Private sector activity edged higher in September

A key gauge of activity in Uganda’s private sector edged up in September after slowing in August, as agriculture swung to expansion after contracting in August, meaning all five sectors covered by the survey improved, according to analytics group S&P Global.

The Stanbic Bank Uganda purchasing managers’ index rose to 52.9 in September from 51.6 in August, marking the eleventh consecutive month of expansion.

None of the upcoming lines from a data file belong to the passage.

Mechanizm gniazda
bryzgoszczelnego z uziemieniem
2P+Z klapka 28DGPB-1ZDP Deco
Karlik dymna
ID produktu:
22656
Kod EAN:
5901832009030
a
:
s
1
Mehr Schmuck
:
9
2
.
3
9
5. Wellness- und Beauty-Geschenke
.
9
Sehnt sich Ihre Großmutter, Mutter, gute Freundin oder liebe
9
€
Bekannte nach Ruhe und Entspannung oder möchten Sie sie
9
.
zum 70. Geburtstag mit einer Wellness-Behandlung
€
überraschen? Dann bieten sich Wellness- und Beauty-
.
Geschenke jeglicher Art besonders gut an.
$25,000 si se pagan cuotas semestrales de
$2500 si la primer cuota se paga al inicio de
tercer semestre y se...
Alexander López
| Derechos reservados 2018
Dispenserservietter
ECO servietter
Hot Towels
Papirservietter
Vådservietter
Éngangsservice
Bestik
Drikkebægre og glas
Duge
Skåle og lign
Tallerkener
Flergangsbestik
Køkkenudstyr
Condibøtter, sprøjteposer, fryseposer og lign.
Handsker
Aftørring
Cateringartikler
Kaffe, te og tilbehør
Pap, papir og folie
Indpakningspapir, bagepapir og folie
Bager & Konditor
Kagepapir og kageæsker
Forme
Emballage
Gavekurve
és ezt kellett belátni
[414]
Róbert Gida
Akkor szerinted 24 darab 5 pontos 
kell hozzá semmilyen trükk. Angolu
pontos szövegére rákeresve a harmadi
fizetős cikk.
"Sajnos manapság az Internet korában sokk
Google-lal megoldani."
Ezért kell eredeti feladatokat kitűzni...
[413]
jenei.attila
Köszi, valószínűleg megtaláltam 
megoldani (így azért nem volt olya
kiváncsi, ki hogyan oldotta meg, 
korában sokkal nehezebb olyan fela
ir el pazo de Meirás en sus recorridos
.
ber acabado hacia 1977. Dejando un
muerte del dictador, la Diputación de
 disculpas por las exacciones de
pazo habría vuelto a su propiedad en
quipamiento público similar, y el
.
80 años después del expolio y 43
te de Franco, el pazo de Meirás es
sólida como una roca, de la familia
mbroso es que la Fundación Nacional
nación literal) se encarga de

A reading above 50 indicates expansion in activity, while a reading below 50 indicates contraction.

Output and new orders rose for the fourteenth consecutive month, which the survey attributed to “resilient customer demand and effective marketing strategies”. This led to an increase in employment and purchasing activity.

“Private sector hiring increased for the sixth month, with firms hiring more staff to handle rising orders and purchasing activity, as well as to clear backlogs,” said Christopher Legilisho, an economist at Stanbic Bank.

Input costs continued to rise, with purchasing managers reporting higher labour costs and prices for construction materials, fuel and utilities. However, firms capitalised on the robust demand climate to pass on costs to customers, resulting in higher selling prices for the sixth consecutive month.

“However, some firms in agriculture reduced charges as good weather increased food availability countrywide,” Mr Legilisho said.